Danes are spreading their genes around the world faster than ever aided by exports from local firm Cryos International, the world's biggest sperm bank.
Each year Danish men donate sperm that contributes to around 1,000 pregnancies, and with increasing demand from Americans, Cryos has opened its first New York office -- on Broadway.
Thousands of men visit Cryos' three Danish donation centres, most of them students. They are paid 250 Danish crowns (US$40.50) for each donation.
Visiting the donor room is not enough to qualify, though -- only around 10 percent of the donations are of high enough quality to pass Cryos' qualifications.
Childless couples can browse through about 250 successful donors on Cryos' US Web site, under Viking aliases such as Birk, Gorm, Olaf and Thor alongside a curriculum vitae which lists hair and eye colour, height, education and professional details.

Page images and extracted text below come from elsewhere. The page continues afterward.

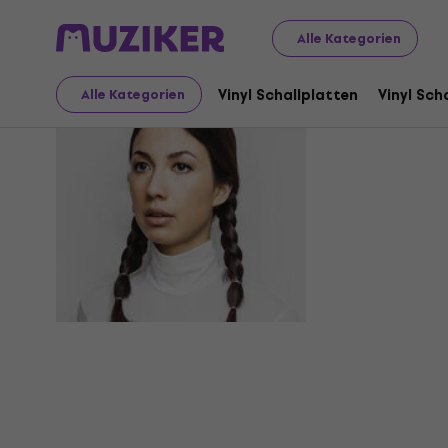
Alle Kategorien
Emmy The
Vinyl Schallplatten
Vinyl Sch
Alle Kategorien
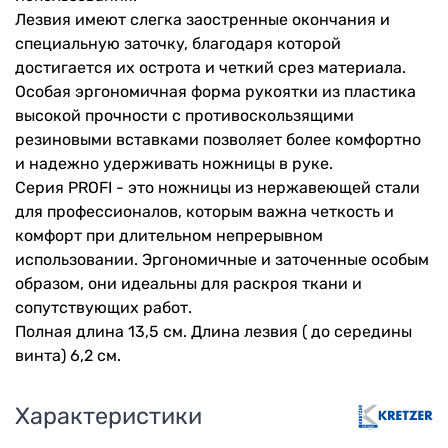
Лезвия имеют слегка заостренные окончания и
специальную заточку, благодаря которой
достигается их острота и четкий срез материала.
Особая эргономичная форма рукоятки из пластика
высокой прочности с противоскользящими
резиновыми вставками позволяет более комфортно
и надежно удерживать ножницы в руке.
Серия PROFI - это ножницы из нержавеющей стали
для профессионалов, которым важна четкость и
комфорт при длительном непрерывном
использовании. Эргономичные и заточенные особым
образом, они идеальны для раскроя ткани и
сопутствующих работ.
Полная длина 13,5 см. Длина лезвия ( до середины
винта) 6,2 см.
Характеристики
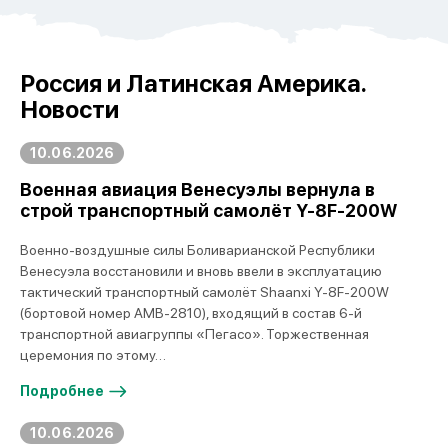
Россия и Латинская Америка.
Новости
10.06.2026
Военная авиация Венесуэлы вернула в
строй транспортный самолёт Y-8F-200W
Военно-воздушные силы Боливарианской Республики
Венесуэла восстановили и вновь ввели в эксплуатацию
тактический транспортный самолёт Shaanxi Y-8F-200W
(бортовой номер AMB-2810), входящий в состав 6-й
транспортной авиагруппы «Пегасо». Торжественная
церемония по этому…
Подробнее
10.06.2026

Cryos, which has currently accepts only Danish donators, exports to 40 countries. Within a year or two, Indian, Asian and African men will also be able to donate to Cryos, when it launches a global franchise.
Why does Denmark, with its 5.3 million people, donate more sperm than any other country?
Good technology and social acceptance, says Cryos founder and chief executive Ole Schou.
"We have developed a technique where at least 30 percent become pregnant after the first treatment. Most other donation centres can't reach more than 10 percent," he explained.
A highly secularized country, Denmark has removed many taboos which make donations awkward in other countries, Schou said. The same could be said of other Nordic countries and might explain why one third of the world's sperm industry is found in the region.
But this position is under threat.
In Norway there are no private insemination clinics and very few men donate semen. Since the country passed a law in November banning anonymous donations, even these will stop, Schou said.
"This is only wishful thinking to help the child. The reality is that when anonymity goes, so do the donors," he said.
Finnish men have become less keen on donating semen amid concerns that their right to anonymity is at stake since fertility treatment legislation was put to parliament a year ago, which would have given children an unconditional right to gain information about the donor.
It was pulled prior to general elections before a decision was made and is awaiting debate in parliament.
Around 10-15 percent of couples worldwide are involuntarily childless, a third because of physical problems with the man. Apart from insemination, male infertility remedies include testosterone injections and ICSI (intracytoplasmic sperm injection), where only one healthy sperm is needed.
Sweden opened its donor files in 1985 after a court case deemed a child fatherless when the biological mother conceived a baby through insemination without the father's consent and he rejected any legal relationship when the couple separated.
Norway followed the Swedish model when it passed its law. Schou said that 500 to 800 Swedish couples travel abroad every year for insemination -- mostly to Denmark -- because of the lack of donors.